The Membership Units may not be transferred without the unanimous consent of the other members. However, following the second anniversary of the closing date, BioValve (together with BTI Tech) may redeem its Membership Units for shares of Paramount common stock. Paramount will receive one additional Membership Unit for each share of common stock issued. For the first six months following the closing, BioValve may not redeem any of its Membership Units and for the 18-month period that follows, BioValve can redeem no more than 35% (subject to certain additional limitations) of it Membership Units.

The closing of the transaction is subject to Paramount stockholder approval as well as customary closing conditions. In addition, the closing is conditioned on holders of less than 20% of the shares Paramount issued in its initial public offering electing to convert their Paramount shares into cash, as permitted by the Paramount certificate of incorporation.

About BioValve and Valeritas, LLC

Founded in 1998, BioValve Technologies, Inc. is an innovator in life sciences focused on the development and commercialization of selected pharmaceutical assets and several proprietary medical technologies. Valeritas, LLC, a wholly-owned subsidiary of BioValve, was recently formed through BioValve’s contribution of medical technology assets to Valeritas, and Valeritas’ assumption of liabilities related to those assets. Valeritas’ medical technology portfolio includes h-Patch(TM), and e-Patch (TM) Controlled Release Disposable Micro Pump System, Mini-Ject (TM) Pre-Filled Needle Free Delivery System and the Micro-Trans (TM) Microneedle Transdermal Delivery Patch. These technologies, when combined with certain compounds, are designed to provide unique products that allow precise dosing in previously difficult to treat conditions. Valeritas’ medical technologies portfolio is headlined by h-Patch(TM), a single-use, daily disposable basal-bolus delivery system providing intensive insulin management for patients who would benefit from more rigorous therapy throughout the day. Currently located in Westborough, MA, Valeritas operates from BioValve’s facilities, including 23,000 square feet for clinical manufacturing and device research and development. Valeritas is currently in negotiations to lease space in Shrewsbury, MA to develop a state-of-the-art manufacturing and R&D facility.
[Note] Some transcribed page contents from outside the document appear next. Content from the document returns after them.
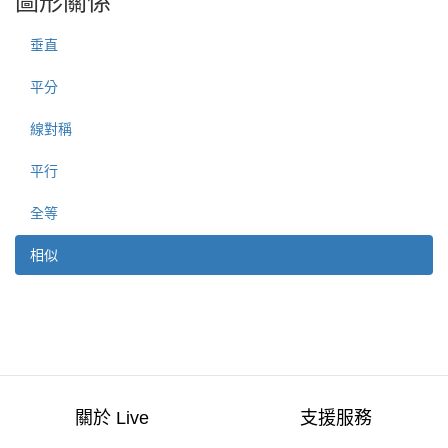
圖形關係
垂直
平分
線對稱
平行
全等
相似
關於 Live
支援服務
About Paramount Acquisition Corp.

Paramount Acquisition Corp. is a Special Purpose Acquisition Company(TM) that was formed for the specific purpose of effecting a merger, capital stock exchange, asset acquisition, or other similar business combination with an operating business in the healthcare industry. Paramount raised net proceeds of approximately $53 million through its initial public offering consummated in October 2005 and exercise of the over-allotment option, and has dedicated its attention since the offering to seeking and evaluating business combination opportunities.

Paramount Acquisition Corp. is an affiliate of Paramount BioSciences, LLC, which focuses on the development of promising in-licensed drug candidates. Founded in 1991 by Lindsay A. Rosenwald, M.D., Paramount is a unique drug development company which, with the assistance of its affiliated life sciences merchant bank, has created approximately 40 start-up companies over the past fifteen years. Since its inception, Paramount and its affiliated companies have been involved in the clinical development of more than sixty drug candidates -- several of which have reached the market -- and have over forty compounds in clinical development today. Paramount has extensive experience in all facets of the development of emerging life sciences companies and provides its portfolio companies a wide range of professional and financial support services.
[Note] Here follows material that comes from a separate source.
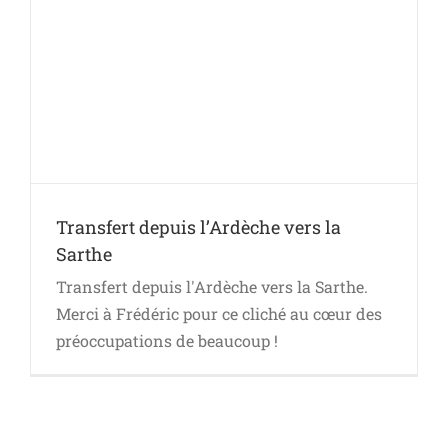
Transfert depuis l’Ardèche vers la
Sarthe
Transfert depuis l'Ardèche vers la Sarthe.
Merci à Frédéric pour ce cliché au cœur des
préoccupations de beaucoup !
This press release contains forward-looking statements within the meaning of the Private Securities Litigation Reform Act of 1995, about Paramount, Valeritas and their combined business after completion of the proposed business combination. Forward looking statements are statements that are not historical facts. Such forward-looking statements, based upon the current beliefs and expectations of Paramount’s and BioValve’s management, are subject to risks and uncertainties, which could cause actual results to differ from the forward looking statements. The following factors, among others, could cause actual results to differ from those set forth in the forward-looking statements: compliance with government regulations; changes in legislation or regulatory environments, requirements or changes adversely affecting the medical device business, including changes in Medicare reimbursement policies; fluctuations in customer demand; management of rapid growth; intensity of competition from or introduction of new and superior products by other providers of drug delivery technologies and pharmaceuticals; timing, approval and market acceptance of new product introductions; general economic conditions; geopolitical events and regulatory changes, as well as other relevant risks detailed in Paramount’s Annual Report on Form 10-KSB for the year ended December 31, 2005. The information set forth herein should be read in light of such risks. Neither Paramount nor Valeritas assumes any obligation to update the information contained in this press release.

Additional information concerning the transaction is included in the Current Report on Form 8-K filed today by Paramount with the Securities and Exchange Commission (the “SEC”). A stockholder meeting will be announced soon to obtain stockholder approval for the transactions. Paramount intends to file with the Securities and Exchange Commission a proxy statement and other relevant materials in connection with the transaction, which will be mailed to Paramount’s stockholders. PARAMOUNT’S STOCKHOLDERS ARE URGED TO READ THE PROXY STATEMENT AND OTHER RELEVANT MATERIALS WHEN THEY BECOME AVAILABLE BECAUSE THEY WILL CONTAIN IMPORTANT INFORMATION ABOUT THE TRANSACTION AGREEMENT, PARAMOUNT AND VALERITAS. Investors and stockholders may obtain free copies of these materials (when they are available) and other documents filed with the SEC at the SEC’s website at www.sec.gov. A free copy of the proxy statement when it becomes available may also be obtained from Paramount, at 787 7th Avenue, 48th Floor, New York, New York 10019.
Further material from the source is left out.